Giardini, Giovanni
Disegni diversi inventati e delineati da Giovanni Giardini da Forlì… Parte prima (seconda).
(Roma), 1714.
Full Description
Folio. 2 parts in 1. Engr title, engr dedication, 53 engr plates; engr title, engr dedication, (46) engr plates numbered 54-99. First title leaf trimmed and mounted for an early owner. Contemporary marbled boards, rebacked with recent calf spine and corners. Some very occasional marginal spotting or other marks, but generally a good, fresh copy. Ink ownership inscription on first dedication leaf, also ink presentation inscription on front free endpaper, from Carl Drepperd to Rob Hostetter, 1954.
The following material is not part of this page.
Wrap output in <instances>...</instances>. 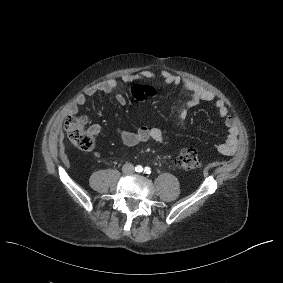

First edition of this spectacular and highly influential pattern book of secular and ecclesiastical designs for goldsmiths and silversmiths. Giovanni Giardini (1646-1721) was the leading goldsmith in Rome in the years around 1700. Born in Forlì, he was apprenticed to a Roman silversmith and by 1698 had been appointed the Vatican’s chief metalworker, with important ecclesiastical commissions throughout Italy and sometimes further afield (his commissions included a gloria for the cathedral of the Order of St. John in Malta in 1703). His reputation spread throughout Europe with the publication of the present work, the finest pattern book for metalworkers of the eighteenth century. Giardini’s sculptural baroque designs for chalices, candelabra, censers and secular mantel- and table pieces reminiscent of Bernini (some almost certainly impossible to produce in precious metal), were beautifully engraved by the Prague-born copper-engraver Maximilian Joseph Limpach, and they remained an influence on the design work of Italian goldsmiths well into the nineteenth century. This collection of Giardini’s designs remains significant for scholars, as relatively few examples of his executed pieces survive, many of those in the Papal collection having been taken from the Vatican and melted down by Napoleon’s troops. The book was reissued in 1750 by the Roman publisher Fausto Amideo, using the original copper plates, although in that version the original engraved dedication leaves are customarily omitted. The present copy of the edition of 1714 contains one less plate than usual, the plates being numbered 1-99 rather than (1), 2-100, but as our copy has its plate numbers handwritten in ink rather than engraved (the copy of this edition recently offered in Robin Halwas’s Catalogue 4 had engraved numbers), it may well represent the very earliest state of Giardini’s book. Cicognara 516 (with a slightly different title, “delineati per lampadi, candelabri ed altri simili arredi”, but of the same year); Berlin Cat 1141. Only one copy reported to NUC (New York Public Library).